• [PROBLEM STATEMENT] Restating the data exactly is the whole task.

• [SUPPLIED DATA]
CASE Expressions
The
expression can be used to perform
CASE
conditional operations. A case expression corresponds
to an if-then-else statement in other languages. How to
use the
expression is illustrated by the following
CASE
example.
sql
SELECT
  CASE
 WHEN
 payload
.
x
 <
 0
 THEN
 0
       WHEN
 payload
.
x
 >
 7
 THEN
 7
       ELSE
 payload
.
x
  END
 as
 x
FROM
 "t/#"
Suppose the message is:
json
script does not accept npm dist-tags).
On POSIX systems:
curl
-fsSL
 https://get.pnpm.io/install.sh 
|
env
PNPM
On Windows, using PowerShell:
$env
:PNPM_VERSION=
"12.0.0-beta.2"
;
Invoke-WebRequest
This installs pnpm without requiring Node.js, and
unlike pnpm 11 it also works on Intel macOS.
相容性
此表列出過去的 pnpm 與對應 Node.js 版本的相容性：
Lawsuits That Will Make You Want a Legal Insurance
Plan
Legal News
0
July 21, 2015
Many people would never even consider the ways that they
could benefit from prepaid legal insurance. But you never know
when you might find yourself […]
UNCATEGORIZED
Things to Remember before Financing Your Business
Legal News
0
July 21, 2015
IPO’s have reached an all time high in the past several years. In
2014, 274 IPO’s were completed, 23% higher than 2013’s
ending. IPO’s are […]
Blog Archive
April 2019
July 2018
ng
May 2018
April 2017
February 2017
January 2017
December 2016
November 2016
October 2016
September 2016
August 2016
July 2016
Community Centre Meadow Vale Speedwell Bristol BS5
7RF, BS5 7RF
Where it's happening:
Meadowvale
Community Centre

• [ANSWER BELOW]
CASE Expressions
The
expression can be used to perform
CASE
conditional operations. A case expression corresponds
to an if-then-else statement in other languages. How to
use the
expression is illustrated by the following
CASE
example.
sql
SELECT
  CASE
 WHEN
 payload
.
x
 <
 0
 THEN
 0
       WHEN
 payload
.
x
 >
 7
 THEN
 7
       ELSE
 payload
.
x
  END
 as
 x
FROM
 "t/#"
Suppose the message is:
json
script does not accept npm dist-tags).
On POSIX systems:
curl
-fsSL
 https://get.pnpm.io/install.sh 
|
env
PNPM
On Windows, using PowerShell:
$env
:PNPM_VERSION=
"12.0.0-beta.2"
;
Invoke-WebRequest
This installs pnpm without requiring Node.js, and
unlike pnpm 11 it also works on Intel macOS.
相容性
此表列出過去的 pnpm 與對應 Node.js 版本的相容性：
Lawsuits That Will Make You Want a Legal Insurance
Plan
Legal News
0
July 21, 2015
Many people would never even consider the ways that they
could benefit from prepaid legal insurance. But you never know
when you might find yourself […]
UNCATEGORIZED
Things to Remember before Financing Your Business
Legal News
0
July 21, 2015
IPO’s have reached an all time high in the past several years. In
2014, 274 IPO’s were completed, 23% higher than 2013’s
ending. IPO’s are […]
Blog Archive
April 2019
July 2018
ng
May 2018
April 2017
February 2017
January 2017
December 2016
November 2016
October 2016
September 2016
August 2016
July 2016
Community Centre Meadow Vale Speedwell Bristol BS5
7RF, BS5 7RF
Where it's happening:
Meadowvale
Community Centre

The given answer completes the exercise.